------ TASK MATERIAL ------

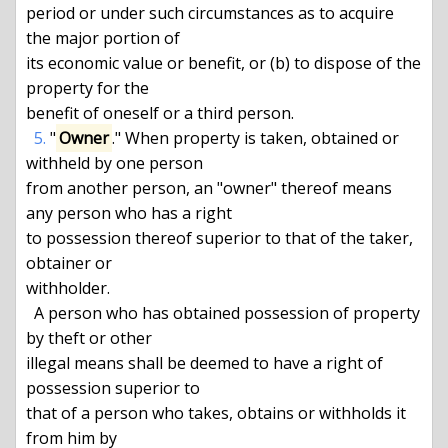
period or under such circumstances as to acquire 
the major portion of

its economic value or benefit, or (b) to dispose of the 
property for the

benefit of oneself or a third person.

5.
 "
Owner
." When property is taken, obtained or 
withheld by one person

from another person, an "owner" thereof means 
any person who has a right

to possession thereof superior to that of the taker, 
obtainer or

withholder.

  A person who has obtained possession of property 
by theft or other

illegal means shall be deemed to have a right of 
possession superior to

that of a person who takes, obtains or withholds it 
from him by
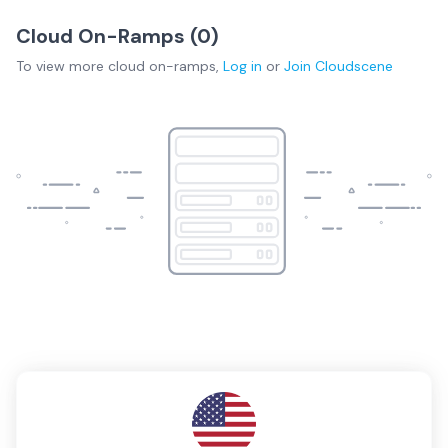
Cloud On-Ramps (
0
)
To view more
cloud on-ramps
,
Log in
or
Join
Cloudscene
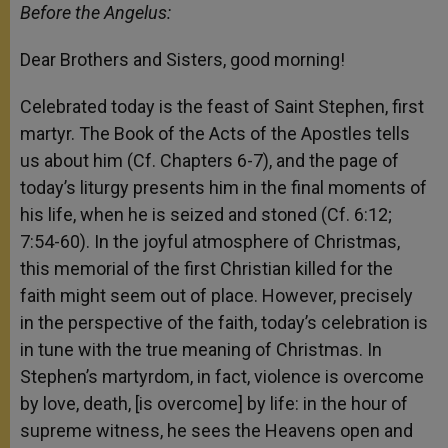
Before the Angelus:
Dear Brothers and Sisters, good morning!
Celebrated today is the feast of Saint Stephen, first
martyr. The Book of the Acts of the Apostles tells
us about him (Cf. Chapters 6-7), and the page of
today’s liturgy presents him in the final moments of
his life, when he is seized and stoned (Cf. 6:12;
7:54-60). In the joyful atmosphere of Christmas,
this memorial of the first Christian killed for the
faith might seem out of place. However, precisely
in the perspective of the faith, today’s celebration is
in tune with the true meaning of Christmas. In
Stephen’s martyrdom, in fact, violence is overcome
by love, death, [is overcome] by life: in the hour of
supreme witness, he sees the Heavens open and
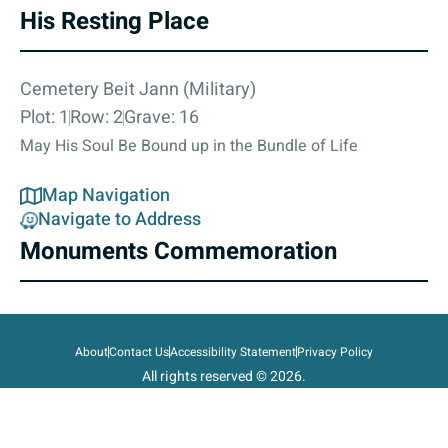
His Resting Place
Cemetery Beit Jann (Military)
Plot: 1
Row: 2
Grave: 16
May His Soul Be Bound up in the Bundle of Life
Map Navigation
Navigate to Address
Monuments Commemoration
About
Contact Us
Accessibility Statement
Privacy Policy
All rights reserved © 2026.
State of Israel, Ministry of Defense.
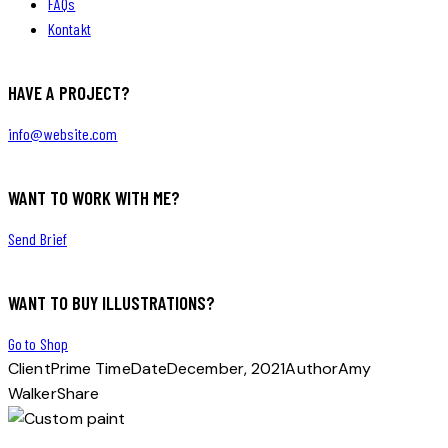
FAQs
Kontakt
HAVE A PROJECT?
info@website.com
WANT TO WORK WITH ME?
Send Brief
WANT TO BUY ILLUSTRATIONS?
Go to Shop
Client
Prime Time
Date
December, 2021
Author
Amy
Walker
Share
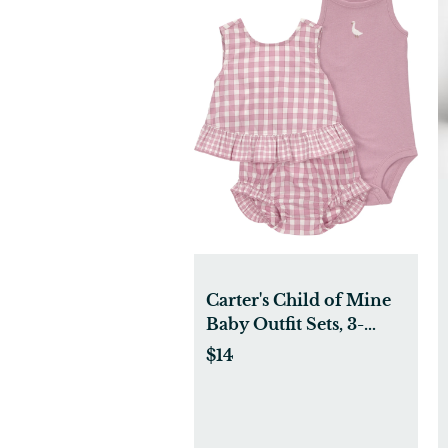
Carter's Child of Mine
Baby Outfit Sets, 3-
Piece, Sizes 0/3-24
$14
Months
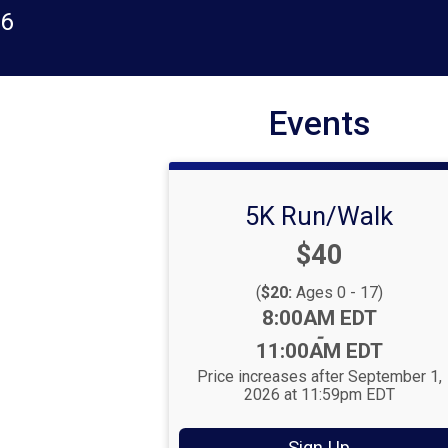
26
Events
5K Run/Walk
Price:
$40
(
$20:
Ages 0 - 17)
Time:
8:00AM EDT
-
11:00AM EDT
Price increases after September 1,
2026 at 11:59pm EDT
Sign Up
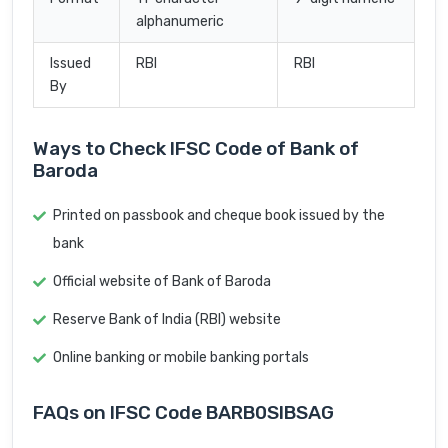
alphanumeric
Issued
RBI
RBI
By
Ways to Check IFSC Code of Bank of
Baroda
Printed on passbook and cheque book issued by the
bank
Official website of Bank of Baroda
Reserve Bank of India (RBI) website
Online banking or mobile banking portals
FAQs on IFSC Code BARB0SIBSAG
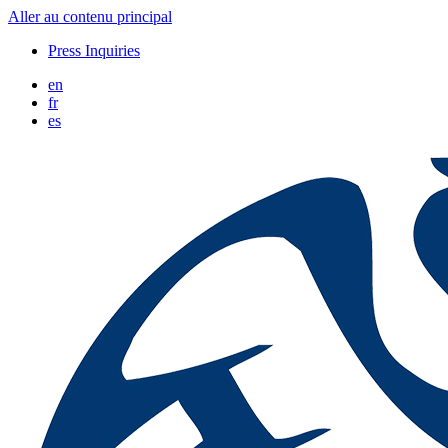
Aller au contenu principal
Press Inquiries
en
fr
es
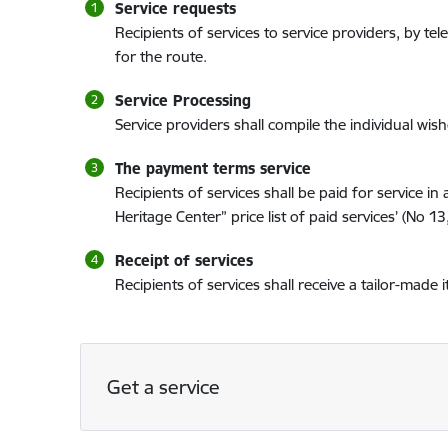
Service requests
Recipients of services to service providers, by 
for the route.
Service Processing
Service providers shall compile the individual wish
The payment terms service
Recipients of services shall be paid for service
Heritage Center” price list of paid services’ (No 1
Receipt of services
Recipients of services shall receive a tailor-made i
Get a service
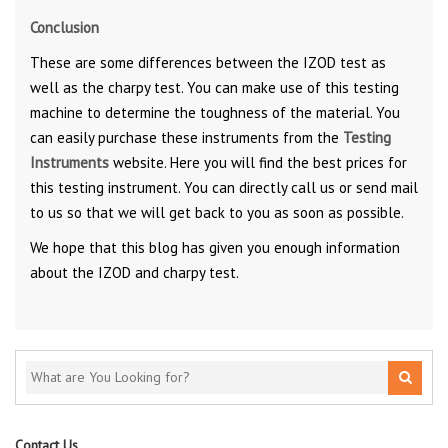
Conclusion
These are some differences between the IZOD test as
well as the charpy test. You can make use of this testing
machine to determine the toughness of the material. You
can easily purchase these instruments from the
Testing
Instruments
website. Here you will find the best prices for
this testing instrument. You can directly call us or send mail
to us so that we will get back to you as soon as possible.
We hope that this blog has given you enough information
about the IZOD and charpy test.
Contact Us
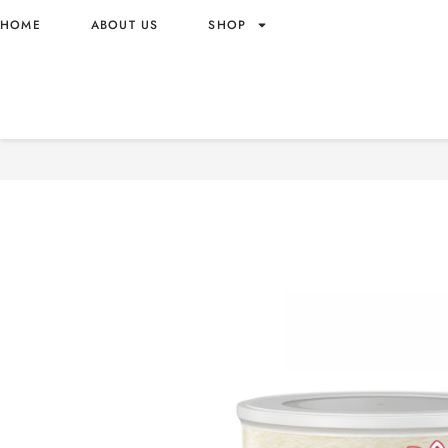
HOME
ABOUT US
SHOP
NESTLE CERELAC RICE – 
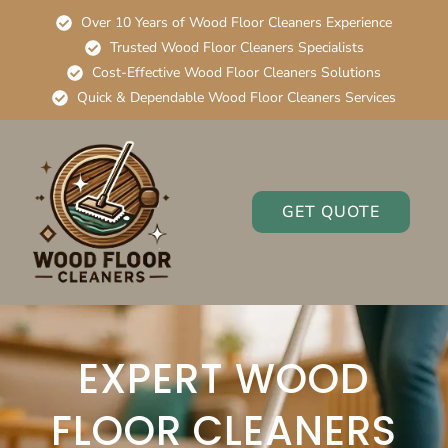
Over 10 Years of Wood Floor Cleaners Experience
Trusted Wood Floor Cleaners Specialists
Cost-Effective Wood Floor Cleaners Solutions
Quick & Dependable Wood Floor Cleaners Services
GET QUOTE
EXPERT WOOD
FLOOR CLEANERS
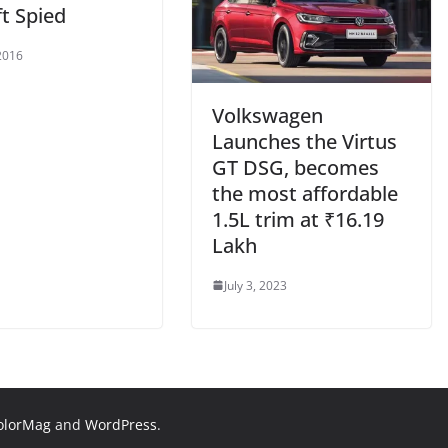
ft Spied
2016
Volkswagen
Launches the Virtus
GT DSG, becomes
the most affordable
1.5L trim at ₹16.19
Lakh
July 3, 2023
olorMag
and
WordPress
.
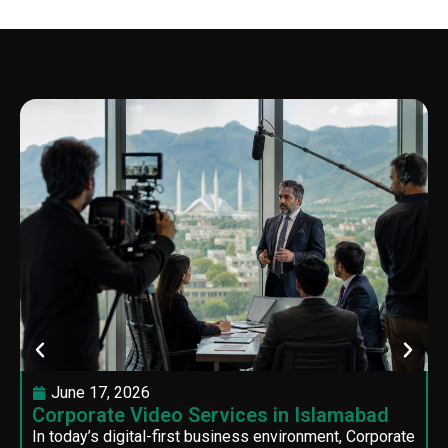
June 17, 2026
Corporate Video Services in Islamabad
In today’s digital-first business environment, Corporate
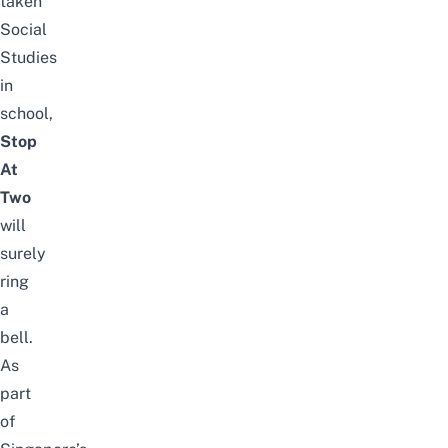
taken
Social
Studies
in
school,
Stop
At
Two
will
surely
ring
a
bell.
As
part
of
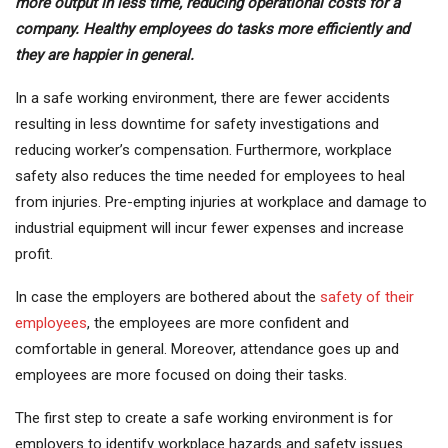
more output in less time, reducing operational costs for a
company. Healthy employees do tasks more efficiently and
they are happier in general.
In a safe working environment, there are fewer accidents
resulting in less downtime for safety investigations and
reducing worker’s compensation. Furthermore, workplace
safety also reduces the time needed for employees to heal
from injuries. Pre-empting injuries at workplace and damage to
industrial equipment will incur fewer expenses and increase
profit.
In case the employers are bothered about the
safety of their
employees
, the employees are more confident and
comfortable in general. Moreover, attendance goes up and
employees are more focused on doing their tasks.
The first step to create a safe working environment is for
employers to identify workplace hazards and safety issues.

------

Once you have counted the lines of the records that contain the word "their", give the count and nothing else.

__ANSWER TO THE EXERCISE__
2